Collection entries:
((

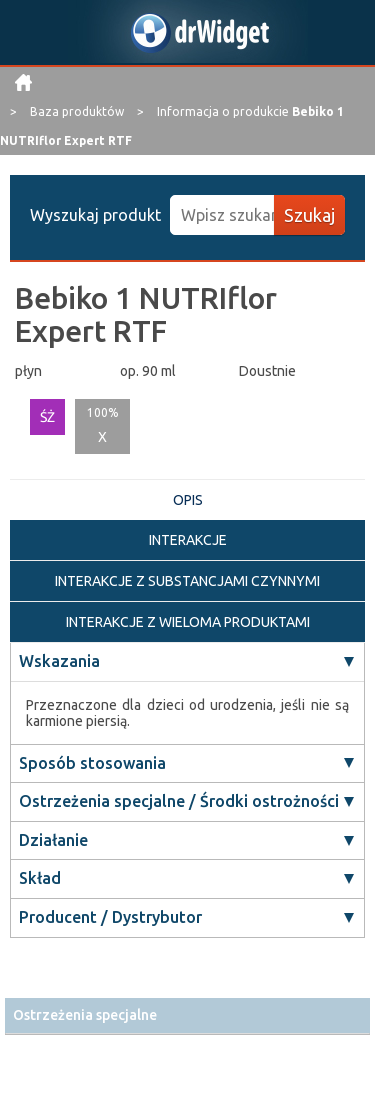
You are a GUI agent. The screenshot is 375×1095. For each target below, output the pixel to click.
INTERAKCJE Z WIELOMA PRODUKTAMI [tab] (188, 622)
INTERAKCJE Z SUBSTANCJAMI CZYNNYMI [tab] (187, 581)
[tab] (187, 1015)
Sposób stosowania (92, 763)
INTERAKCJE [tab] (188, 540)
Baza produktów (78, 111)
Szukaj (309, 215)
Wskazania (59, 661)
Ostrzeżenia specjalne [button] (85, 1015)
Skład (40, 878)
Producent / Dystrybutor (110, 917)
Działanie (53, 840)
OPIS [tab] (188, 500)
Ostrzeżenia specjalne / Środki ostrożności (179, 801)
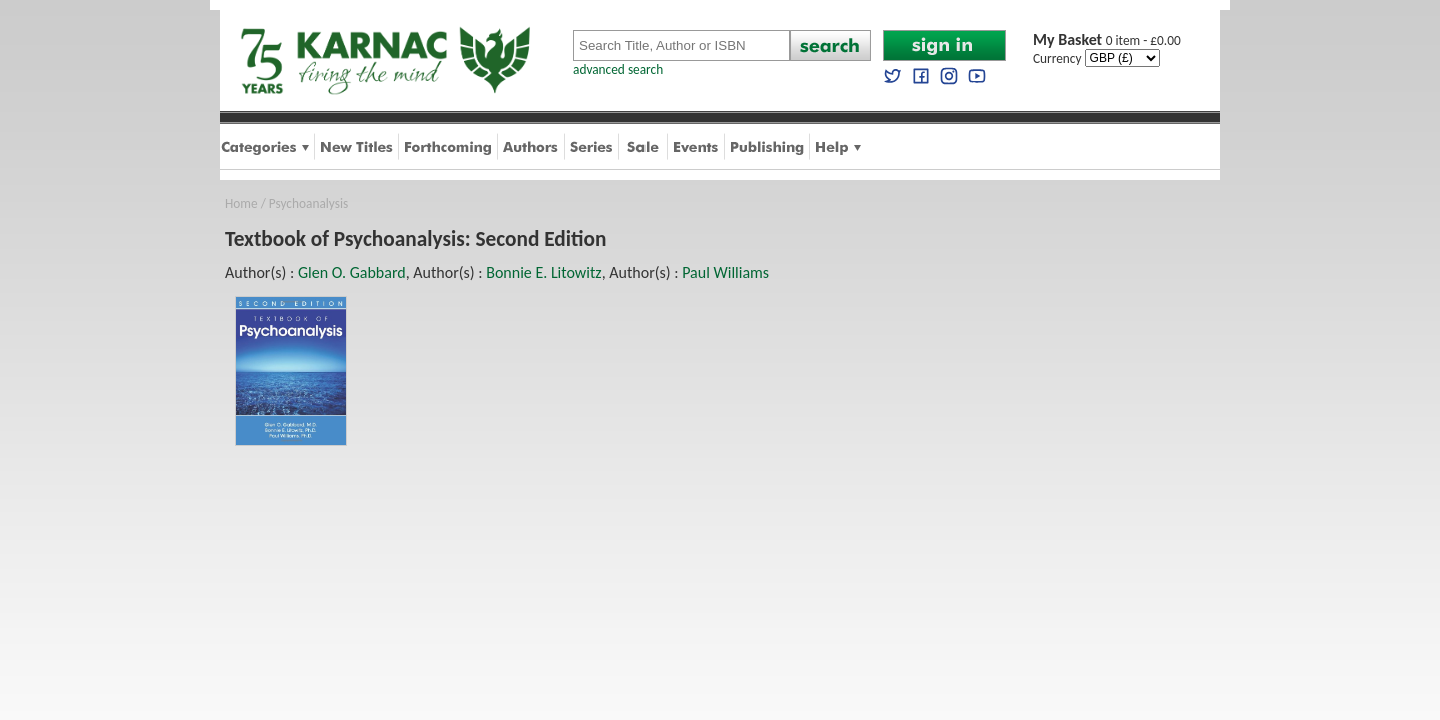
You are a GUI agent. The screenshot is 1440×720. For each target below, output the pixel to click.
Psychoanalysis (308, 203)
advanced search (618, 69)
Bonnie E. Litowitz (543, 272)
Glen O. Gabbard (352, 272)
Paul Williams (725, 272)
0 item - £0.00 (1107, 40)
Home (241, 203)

))

Your goal:
Which lines of the records contain the word "Ostrzeżenia"? Copy each of them.

Your solution:
Ostrzeżenia specjalne [button] (85, 1015)
Ostrzeżenia specjalne / Środki ostrożności (179, 801)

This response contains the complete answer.